Exercise aim: Restate word for word the lines from the one containing "Download (841, 77)" through the end of the listing below, with both ends included.

Given information:

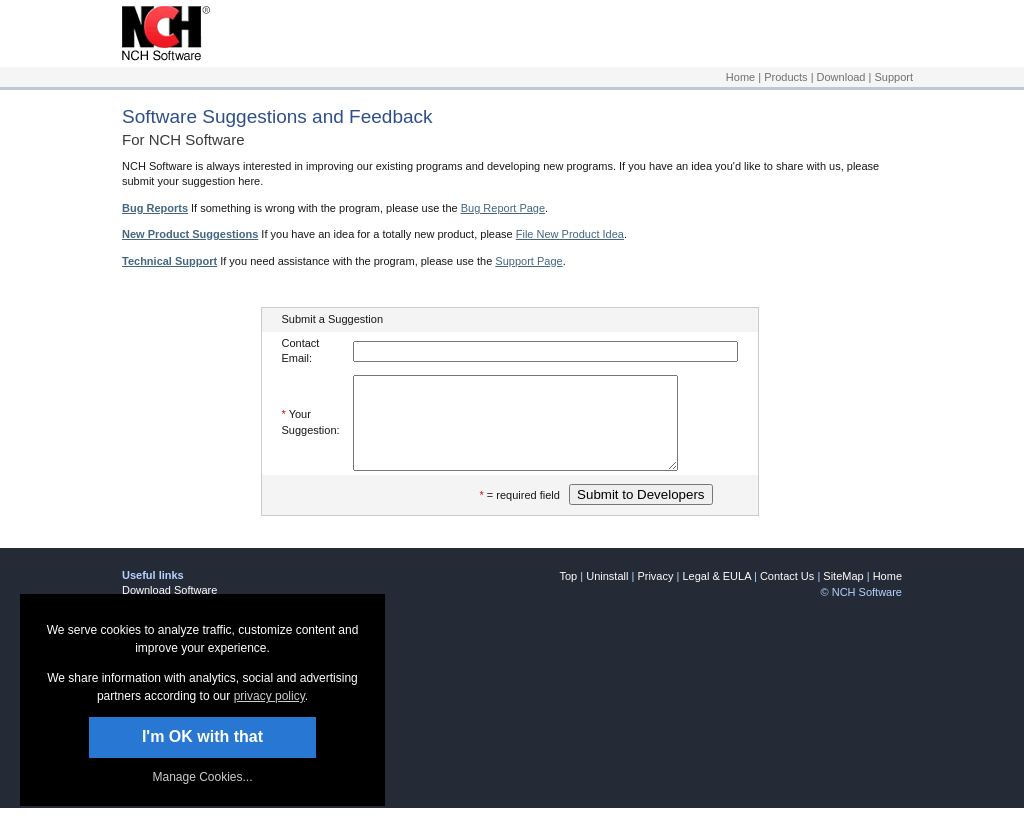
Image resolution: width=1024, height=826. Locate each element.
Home (740, 77)
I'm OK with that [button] (202, 736)
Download (841, 77)
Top (568, 594)
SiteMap (843, 594)
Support (893, 77)
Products (785, 77)
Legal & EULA (716, 594)
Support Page (528, 261)
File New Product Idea (570, 234)
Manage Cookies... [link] (202, 777)
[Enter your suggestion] (534, 432)
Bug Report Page (503, 208)
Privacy (655, 594)
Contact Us (787, 594)
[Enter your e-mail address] (545, 351)
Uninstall (607, 594)
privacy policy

Response box:
Download (841, 77)
Top (568, 594)
SiteMap (843, 594)
Support (893, 77)
Products (785, 77)
Legal & EULA (716, 594)
Support Page (528, 261)
File New Product Idea (570, 234)
Manage Cookies... [link] (202, 777)
[Enter your suggestion] (534, 432)
Bug Report Page (503, 208)
Privacy (655, 594)
Contact Us (787, 594)
[Enter your e-mail address] (545, 351)
Uninstall (607, 594)
privacy policy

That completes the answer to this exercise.